→ **Problem details**
Check every line of the material below, and show those that contain "guerra".

→ **Record set**
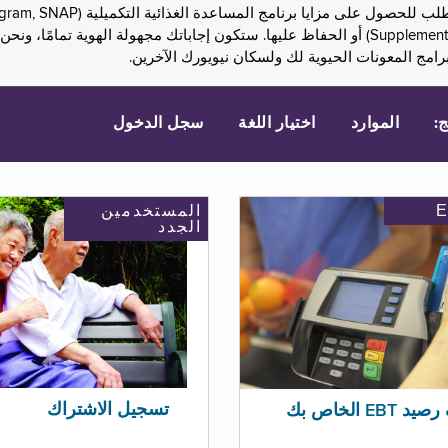
Assistance, PA) ودخل الضمان التكميلي (Supplemental Security Income, SSI) أو الحفاظ عليها. 
امج المعونات الحيوية لك ولسكان نيويورك الآخرين.
ج:
الموارد
اختيار اللغة
سجل الدخول
المستخدمين
الجدد
تسجيل الاشتراك
EBT الخاص بك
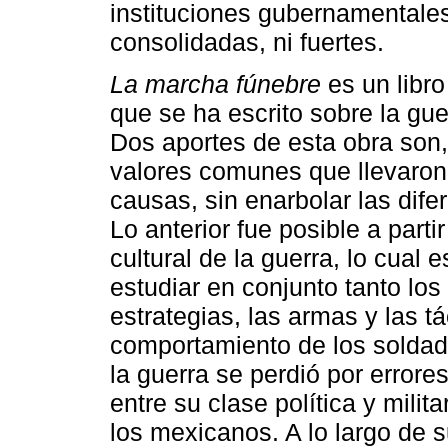
instituciones gubernamentale
consolidadas, ni fuertes.
La marcha fúnebre
es un libr
que se ha escrito sobre la gu
Dos aportes de esta obra son,
valores comunes que llevaron 
causas, sin enarbolar las dife
Lo anterior fue posible a partir
cultural de la guerra, lo cual 
estudiar en conjunto tanto lo
estrategias, las armas y las 
comportamiento de los soldad
la guerra se perdió por errore
entre su clase política y milita
los mexicanos. A lo largo de 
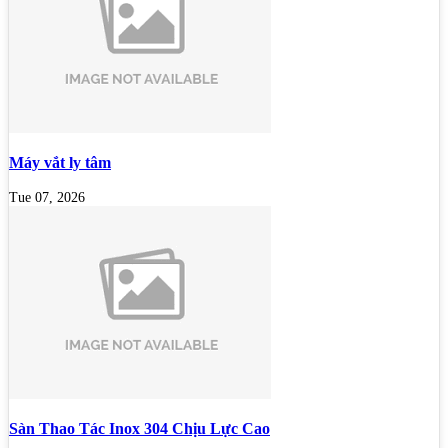
Máy vắt ly tâm
Tue 07, 2026
Sàn Thao Tác Inox 304 Chịu Lực Cao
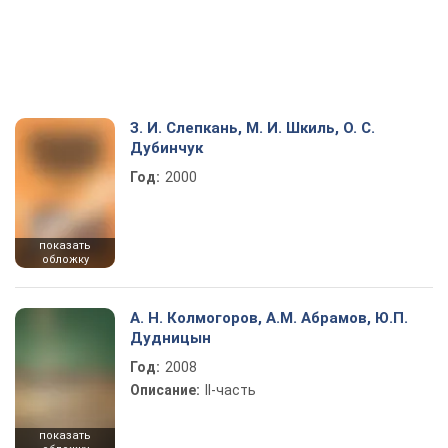
З. И. Слепкань, М. И. Шкиль, О. С.
Дубинчук
Год:
2000
показать
обложку
А. Н. Колмогоров, А.М. Абрамов, Ю.П.
Дудницын
Год:
2008
Описание:
ІІ-часть
показать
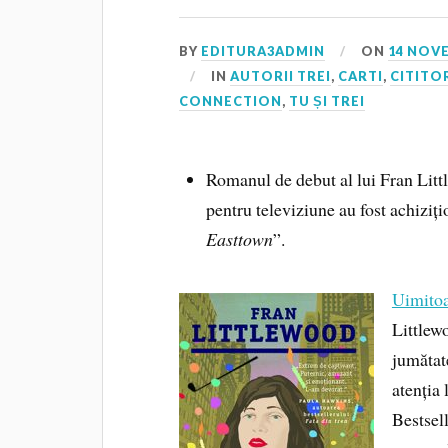
BY
EDITURA3ADMIN
ON
14 NOV
IN
AUTORII TREI
,
CARTI
,
CITITOR
CONNECTION
,
TU ȘI TREI
Romanul de debut al lui Fran Little
pentru televiziune au fost achiziți
Easttown
”.
Uimito
Littlew
jumătat
atenția 
Bestsel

→ **Output for this task**
cultural de la guerra, lo cual 
la guerra se perdió por errore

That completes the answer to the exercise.